** DATASET CONTENT follows **

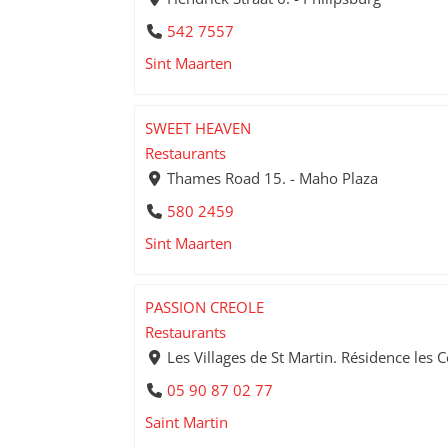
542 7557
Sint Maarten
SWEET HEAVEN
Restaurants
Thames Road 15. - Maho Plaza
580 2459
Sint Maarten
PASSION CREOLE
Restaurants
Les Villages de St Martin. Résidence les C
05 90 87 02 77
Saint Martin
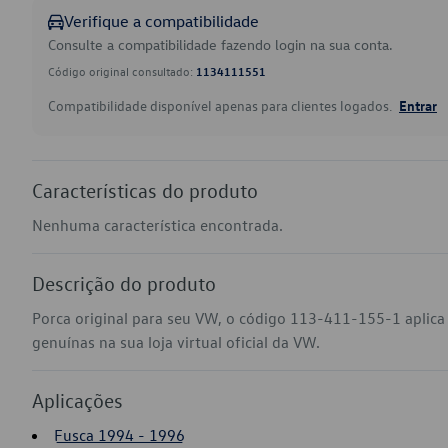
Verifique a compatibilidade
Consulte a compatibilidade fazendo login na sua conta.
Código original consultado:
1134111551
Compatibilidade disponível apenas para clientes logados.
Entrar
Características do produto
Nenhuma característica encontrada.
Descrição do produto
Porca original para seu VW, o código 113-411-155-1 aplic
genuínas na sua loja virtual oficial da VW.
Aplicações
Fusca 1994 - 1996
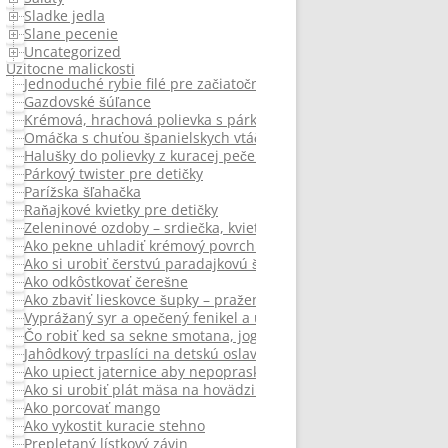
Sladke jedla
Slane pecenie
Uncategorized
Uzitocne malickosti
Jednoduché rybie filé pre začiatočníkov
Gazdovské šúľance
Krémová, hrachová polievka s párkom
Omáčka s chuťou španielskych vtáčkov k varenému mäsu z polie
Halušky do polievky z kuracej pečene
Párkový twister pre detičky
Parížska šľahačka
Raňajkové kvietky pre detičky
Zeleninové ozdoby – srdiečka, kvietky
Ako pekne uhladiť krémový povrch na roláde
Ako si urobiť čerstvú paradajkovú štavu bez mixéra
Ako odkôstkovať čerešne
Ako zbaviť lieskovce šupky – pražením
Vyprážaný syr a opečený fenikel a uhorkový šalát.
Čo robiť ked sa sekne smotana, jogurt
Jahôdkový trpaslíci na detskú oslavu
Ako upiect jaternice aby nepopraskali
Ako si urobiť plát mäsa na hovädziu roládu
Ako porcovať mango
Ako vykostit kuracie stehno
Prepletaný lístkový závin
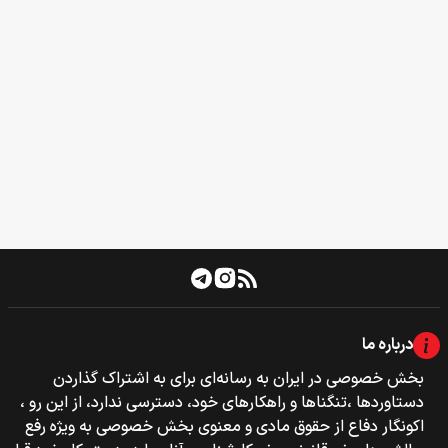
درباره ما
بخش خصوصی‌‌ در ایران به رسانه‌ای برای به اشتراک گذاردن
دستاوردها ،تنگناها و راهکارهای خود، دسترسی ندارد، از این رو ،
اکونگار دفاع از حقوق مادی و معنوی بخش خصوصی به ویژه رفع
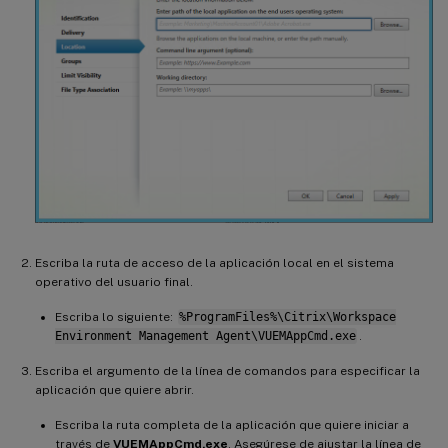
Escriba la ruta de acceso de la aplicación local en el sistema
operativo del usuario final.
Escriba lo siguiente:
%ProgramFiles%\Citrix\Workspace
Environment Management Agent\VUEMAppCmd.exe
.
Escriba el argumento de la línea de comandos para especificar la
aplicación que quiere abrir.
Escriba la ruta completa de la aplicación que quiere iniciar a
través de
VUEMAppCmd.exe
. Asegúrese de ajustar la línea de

** End of DATASET CONTENT **

INSTRUCTIONS TO FOLLOW: Show all lines from the data above in which the word "VUEMAppCmd" appears.

EXPECTED ANSWER:
Environment Management Agent\VUEMAppCmd.exe
VUEMAppCmd.exe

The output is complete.